RogerBW's Blog

Ocean's Eleven (1960) 02 March 2019

1960 crime/drama film, dir. Lewis Milestone, Frank Sinatra, Dean Martin; IMDb / allmovie. Old war buddies from the 82nd Airborne get together again, to rob five Las Vegas casinos in one night.

To a modern viewer like me who doesn't spend a lot of time watching films of the fifties and sixties, there's an odd lacuna as each character is introduced, which is clearly meant to be filled by the viewer saying "oh, wow, it's (Frank|Dean|Sammy|etc.)" and hoping they do some musical numbers (some of them do, but briefly). I get the impression they're mostly playing stage personas that would already be familiar to the audience, as characterisation is often thin; but even so there are various wives and ex-wives and such like hanging about, and there's some attempt to explain why these basically good people would turn to crime (a combination of missing the excitement of the war and a civilian world that has no place for them). Mostly, though, this is about eleven men who, having been through hell together, now trust each other absolutely, and no outsider can come close.

And of course this is the 1950s version of Las Vegas as its friends wished to present it, wholesome family entertainment and not a mention of the Mafia. Which means that there's no hissable villain; when the casino bosses get together after the robbery, they talk about insurance and minimising their losses, not about concrete overshoes.

The focus is definitely on the cast joshing around (indeed, most of the lines in the group scenes were improvised), not on the heist itself; there's a Cunning Plan, but it's been put together by someone who's not doing it himself (Akim Tamiroff as a stock comic-relief cowardly guy), and there's never any sense that anything's going wrong or needing improvisation.

As with many films from before the 1980s when focus-groups became supreme, these film-makers aren't afraid to have a downbeat ending; in the original script, according to Sinatra's son, they all got away on a plane and died in a crash.
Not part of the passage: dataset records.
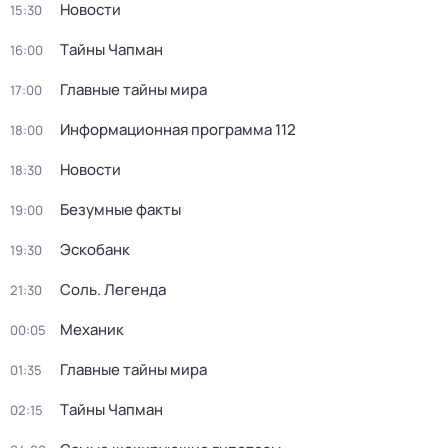
Новости
15:30
Тaйны Чапман
16:00
Главные тайны мира
17:00
Информационная программа 112
18:00
Новости
18:30
Безумные факты
19:00
Эскобанк
19:30
Соль. Легенда
21:30
Механик
00:05
Главные тайны мира
01:35
Тaйны Чапман
02:15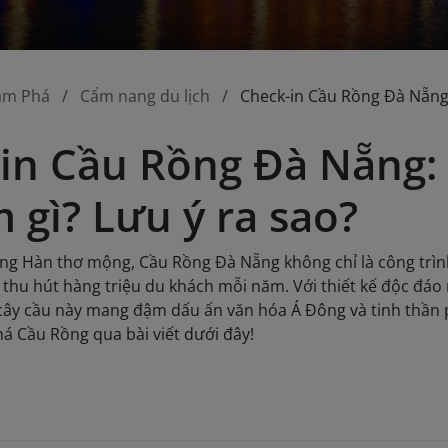
ám Phá
Cẩm nang du lịch
Check-in Cầu Rồng Đà Nẵng:
in Cầu Rồng Đà Nẵng: 
 gì? Lưu ý ra sao?
ng Hàn thơ mộng, Cầu Rồng Đà Nẵng không chỉ là công trìn
g, thu hút hàng triệu du khách mỗi năm. Với thiết kế độc 
 cây cầu này mang đậm dấu ấn văn hóa Á Đông và tinh thần p
á Cầu Rồng qua bài viết dưới đây!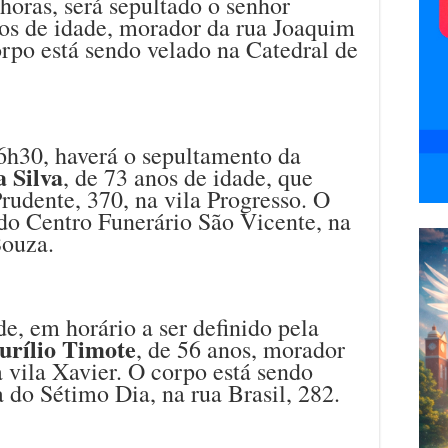
horas, será sepultado o senhor
nos de idade, morador da rua Joaquim
orpo está sendo velado na Catedral de
6h30, haverá o sepultamento da
 Silva
, de 73 anos de idade, que
rudente, 370, na vila Progresso. O
 do Centro Funerário São Vicente, na
Souza.
, em horário a ser definido pela
rílio Timote
, de 56 anos, morador
a vila Xavier. O corpo está sendo
a do Sétimo Dia, na rua Brasil, 282.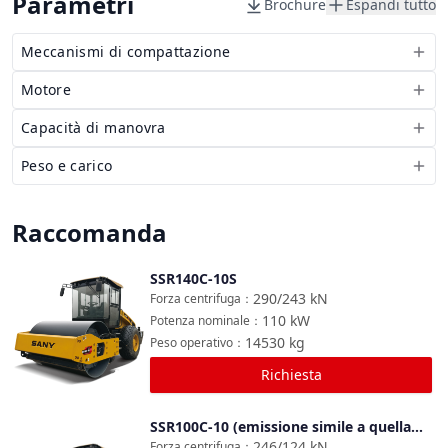
Parametri
Brochure
Espandi tutto
Meccanismi di compattazione
Motore
Capacità di manovra
Peso e carico
Raccomanda
SSR140C-10S
Confronta
290/243
kN
Forza centrifuga
：
110
kW
Potenza nominale
：
14530
kg
Peso operativo
：
Richiesta
SSR100C-10 (emissione simile a quella
Confronta
della Cina Ⅱ)
246/124
kN
Forza centrifuga
：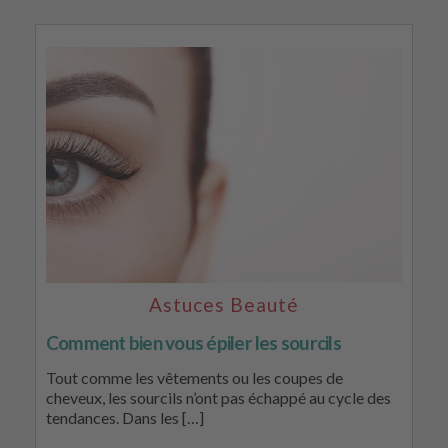
Astuces Beauté
Comment bien vous épiler les sourcils
Tout comme les vêtements ou les coupes de
cheveux, les sourcils n’ont pas échappé au cycle des
tendances. Dans les […]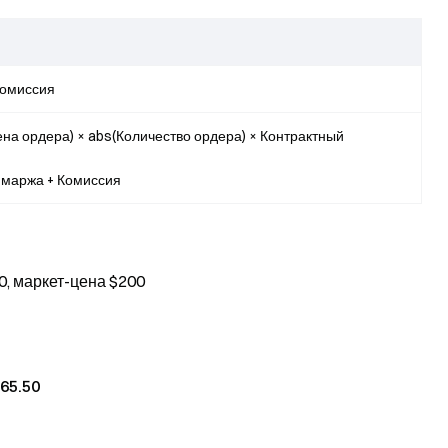
Комиссия
ена ордера) × abs(Количество ордера) × Контрактный
 маржа + Комиссия
0, маркет-цена $200
65.50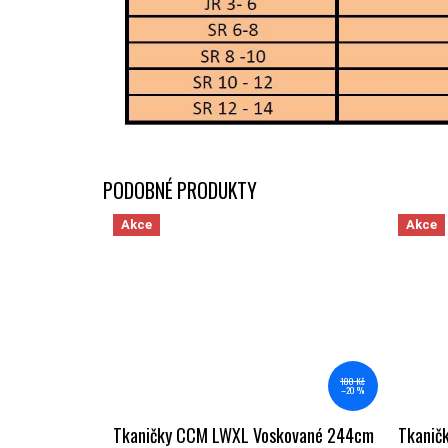
Akce
Akce
180 Kč
–20 %
Tkaničky CCM LWXL Voskované 244cm
Tkanič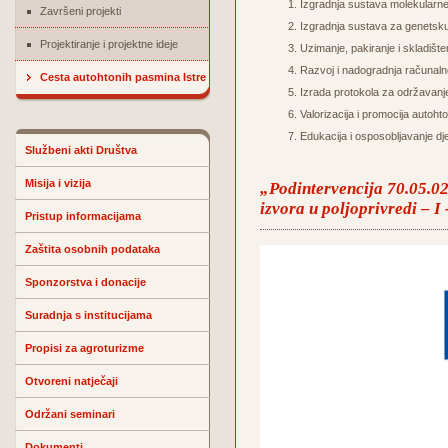
Izgradnja sustava molekularne ve
Završeni projekti
Izgradnja sustava za genetsku 
Projektiranje i projektne ideje
Uzimanje, pakiranje i skladišt
Razvoj i nadogradnja račun
Cesta autohtonih pasmina Istre
Izrada protokola za održavanje 
Valorizacija i promocija autoht
Edukacija i osposobljavanje dje
Službeni akti Društva
Misija i vizija
„Podintervencija 70.05.02.
izvora u poljoprivredi – I
Pristup informacijama
Zaštita osobnih podataka
Sponzorstva i donacije
Suradnja s institucijama
Propisi za agroturizme
Otvoreni natječaji
Održani seminari
Dokumenti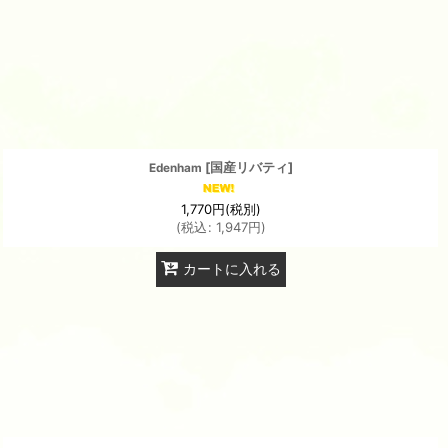
[
国産リバティ
]
Edenham
1,770
円
(税別)
(
税込
:
1,947
円
)
カートに入れる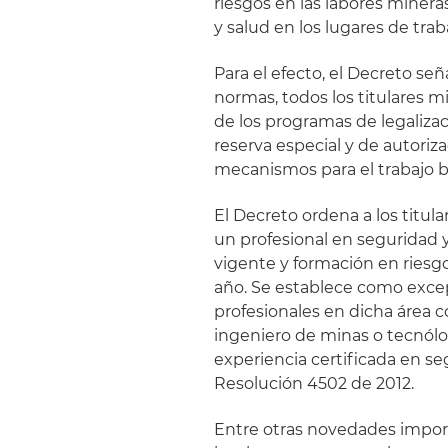
riesgos en las labores minera
y salud en los lugares de trab
Para el efecto, el Decreto s
normas, todos los titulares mi
de los programas de legalizac
reserva especial y de autoriz
mecanismos para el trabajo b
El Decreto ordena a los titul
un profesional en seguridad y
vigente y formación en riesg
año. Se establece como exce
profesionales en dicha área c
ingeniero de minas o tecnó
experiencia certificada en s
Resolución 4502 de 2012.
Entre otras novedades import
This isn't quite as grim as that, but it's certainly not suggesting that crime pays.

Cesar Romero has a splendid scenery-chewing role as the retired real gangster who can take on these amateurs with one hand behind his back, but in the end this is a Rat Pack film first and a heist film very much second. It's amusing, if a little slow by modern standards, but very rarely tense or dramatic.